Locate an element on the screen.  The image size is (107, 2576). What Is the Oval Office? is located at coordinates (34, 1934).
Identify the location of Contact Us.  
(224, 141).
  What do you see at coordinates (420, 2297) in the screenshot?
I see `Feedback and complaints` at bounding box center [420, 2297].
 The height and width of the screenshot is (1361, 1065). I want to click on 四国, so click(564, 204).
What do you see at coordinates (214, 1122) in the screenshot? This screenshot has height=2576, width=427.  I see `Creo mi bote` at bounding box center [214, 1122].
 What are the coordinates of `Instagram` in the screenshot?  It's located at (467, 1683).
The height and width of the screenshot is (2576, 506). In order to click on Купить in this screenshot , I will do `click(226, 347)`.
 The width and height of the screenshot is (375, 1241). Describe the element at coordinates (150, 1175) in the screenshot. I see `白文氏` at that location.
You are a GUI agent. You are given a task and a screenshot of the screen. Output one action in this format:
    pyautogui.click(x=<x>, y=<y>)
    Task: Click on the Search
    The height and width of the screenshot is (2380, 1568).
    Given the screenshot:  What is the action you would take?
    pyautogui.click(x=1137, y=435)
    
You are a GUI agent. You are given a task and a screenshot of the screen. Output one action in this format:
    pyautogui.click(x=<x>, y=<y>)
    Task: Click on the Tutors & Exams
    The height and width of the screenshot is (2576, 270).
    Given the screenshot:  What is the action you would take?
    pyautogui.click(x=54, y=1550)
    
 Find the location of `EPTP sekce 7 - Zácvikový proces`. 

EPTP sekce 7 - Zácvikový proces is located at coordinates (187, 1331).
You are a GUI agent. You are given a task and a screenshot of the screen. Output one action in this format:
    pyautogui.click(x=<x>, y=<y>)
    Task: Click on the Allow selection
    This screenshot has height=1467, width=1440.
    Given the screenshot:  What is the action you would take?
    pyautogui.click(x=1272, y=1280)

### [Task brief]
Nothing but the line with "Find the location" and the lines after it, through the end of the material, should appear in the output, word for word.

### [Solution to this exercise]
 Find the location of `EPTP sekce 7 - Zácvikový proces`. 

EPTP sekce 7 - Zácvikový proces is located at coordinates (187, 1331).
You are a GUI agent. You are given a task and a screenshot of the screen. Output one action in this format:
    pyautogui.click(x=<x>, y=<y>)
    Task: Click on the Allow selection
    This screenshot has height=1467, width=1440.
    Given the screenshot:  What is the action you would take?
    pyautogui.click(x=1272, y=1280)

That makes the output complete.